Te 3 do 5 godzin dziennie, które rzekomo poświęcane są na przygotowywanie się do zajęć, to proszę sobie między bajki włożyć. Dla nauczyciela z kilkuletnim stażem materiał jest powtarzalny. Matematyk, fizyk, chemik, geograf klepie jedno i to samo w kółko i co najwyżej może się pokusić o wymiany materiałów do testów (co zdarza się niezwykle rzadko). Mogę uwierzyć, że polonista poświęca trochę więcej czasu na swój przedmiot - wymiany lektur, sprawdzanie wypracowań, itp. Pozostali, jeśli poświęcą dziennie godzinę czy półtora na sprawdzenie testów czy zerknięcie "co mam na jutro", to jest wszystko. Spotkania z rodzicami - dwa na cały rok szkolny. Indywidualne spotkania też odbywają się niezwykle rzadko. Piszesz o jakimś doszkalaniu się, które ma miejsce raz w miesiącu. Coś ci się wydaje albo kłamiesz. Kto Cię szkoli w weekend i za czyje pieniądze? Szkół nie stać na comiesięczne doszkalanie swoich pracowników więc nie opowiadaj bajek. Chyba, że sam podejmujesz się studiów podyplomowych i za własne pieniądze, ale to już Twoja sprawa. Nikt nie będzie Cię dodatkowo gratyfikować z tego powodu. Zatem, nie opowiadajcie państwo jaki to macie ciężki chleb i ileż to czasu musicie poświęcać tygodniowo na swoją pracę, bo każdego zatrudnionego na etat obowiązuje 40 godzinny system pracy, z 26 dniowym urlopem (o ile łapie się już na niego, bo może mieć go i 20 dni). Doliczając wam te wszystkie przerwy roczne z tytułu wakacji, ferii zimowych i świątecznych, dni dodatkowych z kalendarza, to zarabiacie wcale nie mało. 18 godzin tygodniowo to nawet nie pół etatu w normalnej pracy. Poza tym taki zawód wybraliście sobie i decydując się na niego chyba mieliście wyobraźnię, co to znaczy praca w szkole. Jeśli czujecie się rozczarowani, to zapraszam do obecnego rynku pracy. Posmakujecie, to zobaczycie jak to jest lepiej.
N
Nauczyciel
Ciekawe, kto nauczył pisać i czytać "TYCH" wszystkich oponentów i maruderów, wypowiadających się nt. polskiej oświaty.Aby rzetelnie wypowiadać się na dany temat, to:
- po pierwsze- należy posiadać wiedzę merytoryczną w zakresie funkcjonowania oświaty,
- po drugie - dobrze by było, aby ta osoba pracowała w tym resorcie,
- po trzecie- wypowiedzi i konkluzje w temacie były poparte faktami i miarodajnymi informacjami,
- po czwarte - "wszyscy Polacy, to fachowcy od wszystkiego", więc mamy to, co mamy na naszym podwórku.

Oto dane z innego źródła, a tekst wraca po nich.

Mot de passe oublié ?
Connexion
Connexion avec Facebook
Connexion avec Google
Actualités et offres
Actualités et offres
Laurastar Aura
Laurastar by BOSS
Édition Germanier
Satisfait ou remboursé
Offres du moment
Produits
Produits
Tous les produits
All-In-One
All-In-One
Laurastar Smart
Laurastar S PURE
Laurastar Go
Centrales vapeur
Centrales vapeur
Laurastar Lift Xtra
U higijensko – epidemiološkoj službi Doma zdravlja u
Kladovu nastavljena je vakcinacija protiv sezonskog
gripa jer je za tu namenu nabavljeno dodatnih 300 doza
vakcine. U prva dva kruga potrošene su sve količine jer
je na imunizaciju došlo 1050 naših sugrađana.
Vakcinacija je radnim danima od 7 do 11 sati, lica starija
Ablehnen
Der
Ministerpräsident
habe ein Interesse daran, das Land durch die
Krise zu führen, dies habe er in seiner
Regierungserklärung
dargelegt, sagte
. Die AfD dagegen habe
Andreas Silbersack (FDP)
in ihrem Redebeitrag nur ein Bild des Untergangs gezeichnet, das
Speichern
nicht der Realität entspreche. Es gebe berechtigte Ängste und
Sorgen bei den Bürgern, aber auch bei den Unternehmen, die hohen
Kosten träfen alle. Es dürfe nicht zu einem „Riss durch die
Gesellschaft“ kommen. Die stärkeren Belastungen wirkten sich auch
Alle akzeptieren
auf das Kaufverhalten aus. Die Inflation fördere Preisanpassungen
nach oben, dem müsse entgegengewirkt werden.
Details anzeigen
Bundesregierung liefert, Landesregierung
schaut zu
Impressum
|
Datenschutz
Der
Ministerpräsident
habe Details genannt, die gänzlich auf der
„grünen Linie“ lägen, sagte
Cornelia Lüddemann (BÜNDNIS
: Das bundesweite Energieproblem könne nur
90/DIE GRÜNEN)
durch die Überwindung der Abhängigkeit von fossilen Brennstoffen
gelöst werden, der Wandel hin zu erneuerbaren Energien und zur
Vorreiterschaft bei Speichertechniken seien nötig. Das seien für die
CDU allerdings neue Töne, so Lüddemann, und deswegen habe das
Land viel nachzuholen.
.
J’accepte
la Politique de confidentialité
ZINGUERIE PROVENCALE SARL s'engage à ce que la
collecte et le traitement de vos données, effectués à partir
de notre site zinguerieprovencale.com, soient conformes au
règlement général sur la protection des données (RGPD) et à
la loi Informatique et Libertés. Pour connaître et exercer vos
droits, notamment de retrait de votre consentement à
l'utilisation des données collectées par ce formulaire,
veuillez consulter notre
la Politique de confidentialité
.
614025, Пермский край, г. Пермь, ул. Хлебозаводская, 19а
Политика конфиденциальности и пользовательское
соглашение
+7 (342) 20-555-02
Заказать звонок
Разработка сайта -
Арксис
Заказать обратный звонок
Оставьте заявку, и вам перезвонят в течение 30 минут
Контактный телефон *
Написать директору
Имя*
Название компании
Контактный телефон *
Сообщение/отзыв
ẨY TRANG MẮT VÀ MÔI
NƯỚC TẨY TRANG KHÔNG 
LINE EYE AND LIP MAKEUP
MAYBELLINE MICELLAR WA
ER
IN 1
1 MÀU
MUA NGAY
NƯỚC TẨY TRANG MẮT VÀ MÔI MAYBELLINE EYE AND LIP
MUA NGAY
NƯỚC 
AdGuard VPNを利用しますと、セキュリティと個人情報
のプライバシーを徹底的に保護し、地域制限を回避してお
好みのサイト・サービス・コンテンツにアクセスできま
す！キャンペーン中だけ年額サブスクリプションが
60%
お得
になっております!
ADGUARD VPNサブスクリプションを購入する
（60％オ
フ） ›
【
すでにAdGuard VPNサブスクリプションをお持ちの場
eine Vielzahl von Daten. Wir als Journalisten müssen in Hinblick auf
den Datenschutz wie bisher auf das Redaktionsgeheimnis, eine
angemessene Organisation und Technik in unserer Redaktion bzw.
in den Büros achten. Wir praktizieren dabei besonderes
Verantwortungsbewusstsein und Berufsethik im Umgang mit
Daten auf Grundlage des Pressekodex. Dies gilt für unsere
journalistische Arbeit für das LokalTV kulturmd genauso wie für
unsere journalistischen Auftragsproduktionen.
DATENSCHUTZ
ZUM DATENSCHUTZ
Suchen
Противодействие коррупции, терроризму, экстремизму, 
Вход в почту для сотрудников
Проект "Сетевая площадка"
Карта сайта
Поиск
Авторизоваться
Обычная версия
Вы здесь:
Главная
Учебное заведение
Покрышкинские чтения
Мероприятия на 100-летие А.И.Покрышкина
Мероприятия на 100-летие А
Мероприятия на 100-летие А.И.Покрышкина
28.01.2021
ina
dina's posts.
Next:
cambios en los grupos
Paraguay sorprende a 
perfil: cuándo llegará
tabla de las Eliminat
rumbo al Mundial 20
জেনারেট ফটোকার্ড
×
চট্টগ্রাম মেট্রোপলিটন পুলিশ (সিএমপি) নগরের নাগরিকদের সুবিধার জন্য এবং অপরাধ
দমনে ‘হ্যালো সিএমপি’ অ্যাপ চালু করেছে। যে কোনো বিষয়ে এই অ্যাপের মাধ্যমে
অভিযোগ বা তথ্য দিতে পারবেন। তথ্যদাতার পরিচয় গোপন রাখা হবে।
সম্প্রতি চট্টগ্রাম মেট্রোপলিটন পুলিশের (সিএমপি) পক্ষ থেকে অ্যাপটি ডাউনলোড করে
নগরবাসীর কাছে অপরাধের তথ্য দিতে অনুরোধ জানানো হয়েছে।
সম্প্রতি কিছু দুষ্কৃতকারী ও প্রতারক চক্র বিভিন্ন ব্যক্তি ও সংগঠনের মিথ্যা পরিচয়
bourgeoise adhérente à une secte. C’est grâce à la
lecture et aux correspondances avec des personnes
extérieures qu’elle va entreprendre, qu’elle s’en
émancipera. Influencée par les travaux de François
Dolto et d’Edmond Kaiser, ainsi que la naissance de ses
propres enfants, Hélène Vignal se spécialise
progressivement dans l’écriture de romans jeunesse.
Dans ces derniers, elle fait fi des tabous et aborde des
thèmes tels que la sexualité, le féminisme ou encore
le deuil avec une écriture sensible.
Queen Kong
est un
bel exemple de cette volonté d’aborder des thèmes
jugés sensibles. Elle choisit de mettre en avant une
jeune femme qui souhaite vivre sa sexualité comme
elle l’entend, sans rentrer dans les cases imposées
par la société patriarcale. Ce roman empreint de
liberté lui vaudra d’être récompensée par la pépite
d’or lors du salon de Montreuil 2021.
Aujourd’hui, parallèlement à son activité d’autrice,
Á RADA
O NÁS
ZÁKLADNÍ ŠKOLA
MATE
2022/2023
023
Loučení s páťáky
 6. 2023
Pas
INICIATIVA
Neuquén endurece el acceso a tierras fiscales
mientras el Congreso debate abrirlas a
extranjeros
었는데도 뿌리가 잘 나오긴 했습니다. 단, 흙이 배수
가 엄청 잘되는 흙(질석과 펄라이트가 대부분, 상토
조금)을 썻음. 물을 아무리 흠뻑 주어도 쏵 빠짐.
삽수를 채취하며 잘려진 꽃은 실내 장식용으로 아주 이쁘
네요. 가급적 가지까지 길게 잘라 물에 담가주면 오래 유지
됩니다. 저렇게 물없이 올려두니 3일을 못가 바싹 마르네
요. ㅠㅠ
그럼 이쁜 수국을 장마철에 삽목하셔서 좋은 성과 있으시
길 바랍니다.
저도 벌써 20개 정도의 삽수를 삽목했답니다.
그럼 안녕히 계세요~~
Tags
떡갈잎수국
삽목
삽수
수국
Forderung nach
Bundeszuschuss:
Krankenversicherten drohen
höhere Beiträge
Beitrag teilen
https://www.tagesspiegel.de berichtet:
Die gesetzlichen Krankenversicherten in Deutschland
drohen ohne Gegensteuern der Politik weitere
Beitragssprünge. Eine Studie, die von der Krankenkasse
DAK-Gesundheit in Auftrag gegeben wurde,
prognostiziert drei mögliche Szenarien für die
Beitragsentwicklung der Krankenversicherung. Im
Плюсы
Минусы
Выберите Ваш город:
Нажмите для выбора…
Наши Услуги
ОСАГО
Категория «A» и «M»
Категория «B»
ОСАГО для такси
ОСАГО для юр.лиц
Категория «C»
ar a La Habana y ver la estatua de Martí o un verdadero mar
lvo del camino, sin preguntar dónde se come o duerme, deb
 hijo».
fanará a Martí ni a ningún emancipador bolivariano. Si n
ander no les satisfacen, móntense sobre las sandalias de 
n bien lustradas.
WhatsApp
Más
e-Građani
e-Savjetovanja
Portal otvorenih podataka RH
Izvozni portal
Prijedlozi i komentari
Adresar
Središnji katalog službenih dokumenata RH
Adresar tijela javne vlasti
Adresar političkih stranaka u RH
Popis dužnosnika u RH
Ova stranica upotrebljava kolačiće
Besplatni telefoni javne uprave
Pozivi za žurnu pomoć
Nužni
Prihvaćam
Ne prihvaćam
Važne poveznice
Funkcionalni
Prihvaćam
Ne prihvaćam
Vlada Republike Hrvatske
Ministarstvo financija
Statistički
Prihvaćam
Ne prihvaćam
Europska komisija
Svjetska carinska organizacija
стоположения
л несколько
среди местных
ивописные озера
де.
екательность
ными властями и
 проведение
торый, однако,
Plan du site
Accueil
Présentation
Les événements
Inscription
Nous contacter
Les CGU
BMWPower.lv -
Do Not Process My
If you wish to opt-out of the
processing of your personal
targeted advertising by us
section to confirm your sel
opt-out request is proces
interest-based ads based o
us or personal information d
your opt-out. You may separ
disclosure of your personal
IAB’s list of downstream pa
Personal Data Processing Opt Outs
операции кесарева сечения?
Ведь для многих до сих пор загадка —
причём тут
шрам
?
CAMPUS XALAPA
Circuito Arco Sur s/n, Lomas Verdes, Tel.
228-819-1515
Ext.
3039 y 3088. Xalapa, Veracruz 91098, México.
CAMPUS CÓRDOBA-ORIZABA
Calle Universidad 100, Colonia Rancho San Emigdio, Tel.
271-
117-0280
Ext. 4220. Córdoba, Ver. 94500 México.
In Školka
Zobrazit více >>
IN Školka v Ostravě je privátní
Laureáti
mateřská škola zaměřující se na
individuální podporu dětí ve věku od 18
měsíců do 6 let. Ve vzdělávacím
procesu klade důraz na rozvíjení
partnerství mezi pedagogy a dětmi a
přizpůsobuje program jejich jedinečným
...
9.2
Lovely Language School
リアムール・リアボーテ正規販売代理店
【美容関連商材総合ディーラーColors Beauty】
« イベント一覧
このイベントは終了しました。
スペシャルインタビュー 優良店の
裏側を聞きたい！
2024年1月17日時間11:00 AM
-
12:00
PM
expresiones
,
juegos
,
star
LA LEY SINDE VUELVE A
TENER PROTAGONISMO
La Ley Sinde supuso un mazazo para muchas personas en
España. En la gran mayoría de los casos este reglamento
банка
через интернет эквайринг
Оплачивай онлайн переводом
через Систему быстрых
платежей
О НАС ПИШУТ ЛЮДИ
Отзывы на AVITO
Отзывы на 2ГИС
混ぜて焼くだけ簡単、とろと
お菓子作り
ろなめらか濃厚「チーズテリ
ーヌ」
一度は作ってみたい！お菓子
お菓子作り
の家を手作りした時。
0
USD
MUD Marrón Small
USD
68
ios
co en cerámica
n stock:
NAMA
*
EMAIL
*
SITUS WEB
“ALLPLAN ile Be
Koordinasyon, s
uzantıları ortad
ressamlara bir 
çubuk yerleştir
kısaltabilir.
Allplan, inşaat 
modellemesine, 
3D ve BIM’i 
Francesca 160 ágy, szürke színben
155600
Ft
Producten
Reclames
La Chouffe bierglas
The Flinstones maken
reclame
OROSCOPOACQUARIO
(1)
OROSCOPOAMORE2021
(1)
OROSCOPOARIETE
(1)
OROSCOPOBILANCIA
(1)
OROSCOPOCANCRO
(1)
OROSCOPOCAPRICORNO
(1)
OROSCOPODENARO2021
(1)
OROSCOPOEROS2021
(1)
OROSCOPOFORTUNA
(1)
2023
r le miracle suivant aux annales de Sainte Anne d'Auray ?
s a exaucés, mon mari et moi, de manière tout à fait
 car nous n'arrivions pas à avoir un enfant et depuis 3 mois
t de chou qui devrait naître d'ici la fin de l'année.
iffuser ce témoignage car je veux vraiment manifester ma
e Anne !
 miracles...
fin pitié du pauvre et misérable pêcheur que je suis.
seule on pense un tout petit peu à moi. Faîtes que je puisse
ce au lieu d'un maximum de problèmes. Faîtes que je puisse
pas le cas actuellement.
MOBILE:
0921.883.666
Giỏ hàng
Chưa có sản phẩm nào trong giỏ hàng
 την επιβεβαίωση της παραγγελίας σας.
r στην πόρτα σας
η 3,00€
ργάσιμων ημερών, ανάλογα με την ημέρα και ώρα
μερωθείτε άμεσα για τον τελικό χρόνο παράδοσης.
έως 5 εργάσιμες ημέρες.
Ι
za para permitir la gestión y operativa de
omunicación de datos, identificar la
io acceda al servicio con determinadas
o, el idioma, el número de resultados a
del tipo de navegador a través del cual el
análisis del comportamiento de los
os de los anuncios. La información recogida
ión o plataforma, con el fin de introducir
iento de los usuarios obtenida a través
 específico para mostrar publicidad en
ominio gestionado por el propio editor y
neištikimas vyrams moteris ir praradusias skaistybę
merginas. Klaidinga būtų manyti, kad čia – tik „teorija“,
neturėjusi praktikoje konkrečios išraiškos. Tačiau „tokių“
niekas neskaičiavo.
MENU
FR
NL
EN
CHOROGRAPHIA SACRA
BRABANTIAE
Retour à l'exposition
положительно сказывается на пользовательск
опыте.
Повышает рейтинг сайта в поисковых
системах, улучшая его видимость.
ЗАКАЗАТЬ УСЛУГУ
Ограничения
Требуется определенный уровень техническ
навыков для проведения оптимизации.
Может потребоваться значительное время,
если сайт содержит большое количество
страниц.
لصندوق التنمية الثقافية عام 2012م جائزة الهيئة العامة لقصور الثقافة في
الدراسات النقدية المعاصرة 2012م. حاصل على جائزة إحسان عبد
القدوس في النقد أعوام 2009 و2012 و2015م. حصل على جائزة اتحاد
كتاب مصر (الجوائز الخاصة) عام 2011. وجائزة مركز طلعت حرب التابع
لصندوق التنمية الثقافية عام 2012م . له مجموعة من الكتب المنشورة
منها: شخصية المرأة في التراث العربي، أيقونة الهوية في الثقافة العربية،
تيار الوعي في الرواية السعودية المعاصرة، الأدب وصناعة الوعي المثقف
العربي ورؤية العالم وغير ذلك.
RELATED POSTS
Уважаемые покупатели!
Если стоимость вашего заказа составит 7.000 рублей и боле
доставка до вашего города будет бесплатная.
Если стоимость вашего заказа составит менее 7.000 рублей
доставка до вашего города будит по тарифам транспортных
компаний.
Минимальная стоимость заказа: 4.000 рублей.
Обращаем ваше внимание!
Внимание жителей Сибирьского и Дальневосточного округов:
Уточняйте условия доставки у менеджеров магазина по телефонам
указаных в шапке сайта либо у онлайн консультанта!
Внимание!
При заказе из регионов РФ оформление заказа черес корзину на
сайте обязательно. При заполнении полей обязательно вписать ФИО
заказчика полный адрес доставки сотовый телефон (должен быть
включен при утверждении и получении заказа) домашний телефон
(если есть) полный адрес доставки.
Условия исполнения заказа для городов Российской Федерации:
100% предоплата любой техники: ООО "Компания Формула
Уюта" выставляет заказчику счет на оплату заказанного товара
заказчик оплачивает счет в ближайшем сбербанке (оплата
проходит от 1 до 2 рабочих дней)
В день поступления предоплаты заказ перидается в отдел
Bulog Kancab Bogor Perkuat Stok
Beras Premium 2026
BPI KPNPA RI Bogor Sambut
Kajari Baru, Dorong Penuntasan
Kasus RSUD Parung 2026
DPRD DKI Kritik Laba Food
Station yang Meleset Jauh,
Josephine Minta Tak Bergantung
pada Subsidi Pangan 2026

Na koniec zapraszamy do pracy w oświacie ....., gdzie grafik pracy nauczyciela jest następujący:
*18- 25 godz./tydzień pracy dydaktycznej z młodzieżą trudną,
*3-5 godz./dzień x 7 dni =od 21 do 35 godz. przygotowanie się do zajęć ( materiały, opracowania multimedialne itp.),
* doskonalenie zawodowe 1x m-c w weekendy......(gdy większość z "tych" krytykujących w weekendy ma wolne i biesiaduje z rodziną lub robi wszystko, co nie jest związane z pracą zawodową. Widać, że fakty są niepodważalne - czas pracy nauczyciela ( większości nauczycieli, jak bywa to w każdej branży), wynosi od 46 do 60 godzin tygodniowo !!!!!!!!!!!!!!!!!!!!!!!!!!!!!!!!!!!!!!!!!!!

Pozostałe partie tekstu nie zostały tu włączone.